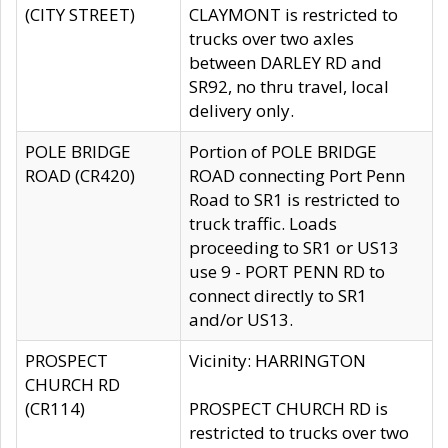
(CITY STREET)
CLAYMONT is restricted to
trucks over two axles
between DARLEY RD and
SR92, no thru travel, local
delivery only.
POLE BRIDGE
Portion of POLE BRIDGE
ROAD (CR420)
ROAD connecting Port Penn
Road to SR1 is restricted to
truck traffic. Loads
proceeding to SR1 or US13
use 9 - PORT PENN RD to
connect directly to SR1
and/or US13.
PROSPECT
Vicinity: HARRINGTON
CHURCH RD
(CR114)
PROSPECT CHURCH RD is
restricted to trucks over two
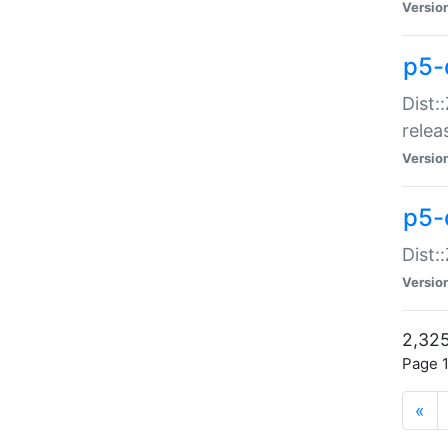
Versio
p5-
Dist:
relea
Versio
p5-
Dist:
Versio
2,325
Page 1
«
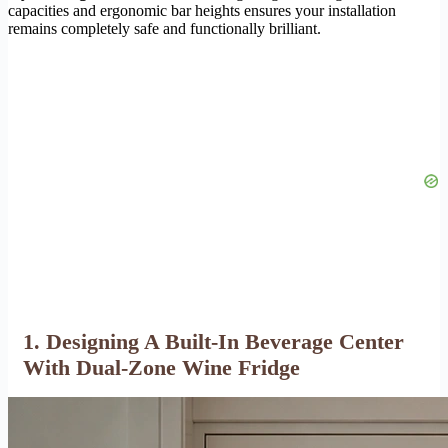
capacities and ergonomic bar heights ensures your installation
remains completely safe and functionally brilliant.
1. Designing A Built-In Beverage Center
With Dual-Zone Wine Fridge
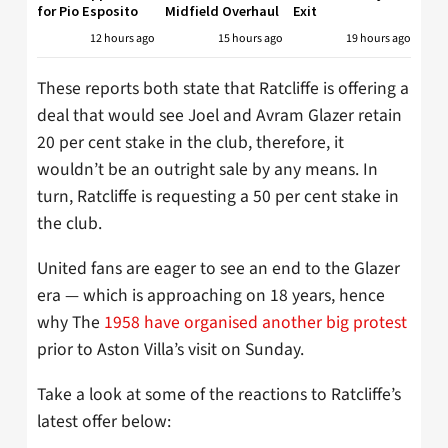
for Pio Esposito
Midfield Overhaul
Exit
12 hours ago
15 hours ago
19 hours ago
These reports both state that Ratcliffe is offering a
deal that would see Joel and Avram Glazer retain
20 per cent stake in the club, therefore, it
wouldn’t be an outright sale by any means. In
turn, Ratcliffe is requesting a 50 per cent stake in
the club.
United fans are eager to see an end to the Glazer
era — which is approaching on 18 years, hence
why The
1958 have organised another big protest
prior to Aston Villa’s visit on Sunday.
Take a look at some of the reactions to Ratcliffe’s
latest offer below:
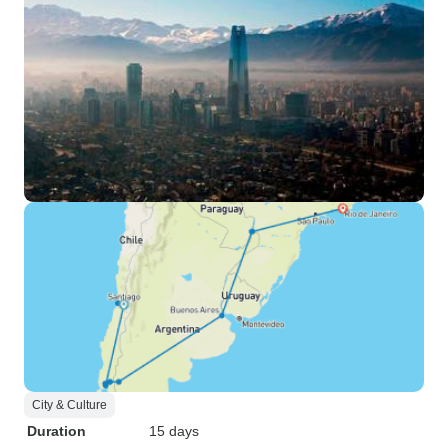
City & Culture
Duration
15 days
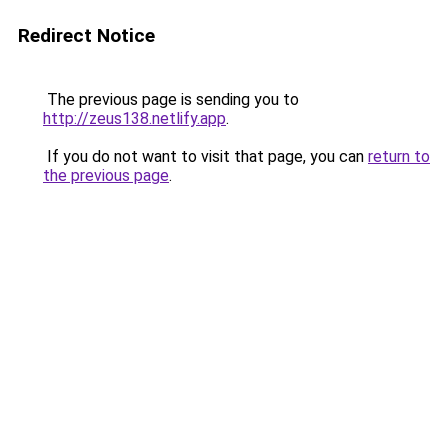
Redirect Notice
The previous page is sending you to
http://zeus138.netlify.app
.
If you do not want to visit that page, you can
return to
the previous page
.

▶ Instructions for the task
Apart from the pictures, return the records exactly.

▶ Completed task
(CITY STREET)
CLAYMONT is restricted to
trucks over two axles
between DARLEY RD and
SR92, no thru travel, local
delivery only.
POLE BRIDGE
Portion of POLE BRIDGE
ROAD (CR420)
ROAD connecting Port Penn
Road to SR1 is restricted to
truck traffic. Loads
proceeding to SR1 or US13
use 9 - PORT PENN RD to
connect directly to SR1
and/or US13.
PROSPECT
Vicinity: HARRINGTON
CHURCH RD
(CR114)
PROSPECT CHURCH RD is
restricted to trucks over two
Versio
p5-
Dist:
relea
Versio
p5-
Dist:
Versio
2,325
Page 1
«
capacities and ergonomic bar heights ensures your installation
remains completely safe and functionally brilliant.
1. Designing A Built-In Beverage Center
With Dual-Zone Wine Fridge
for Pio Esposito
Midfield Overhaul
Exit
12 hours ago
15 hours ago
19 hours ago
These reports both state that Ratcliffe is offering a
deal that would see Joel and Avram Glazer retain
20 per cent stake in the club, therefore, it
wouldn’t be an outright sale by any means. In
turn, Ratcliffe is requesting a 50 per cent stake in
the club.
United fans are eager to see an end to the Glazer
era — which is approaching on 18 years, hence
why The
1958 have organised another big protest
prior to Aston Villa’s visit on Sunday.
Take a look at some of the reactions to Ratcliffe’s
latest offer below:
City & Culture
Duration
15 days
Redirect Notice
The previous page is sending you to
http://zeus138.netlify.app
.
If you do not want to visit that page, you can
return to
the previous page
.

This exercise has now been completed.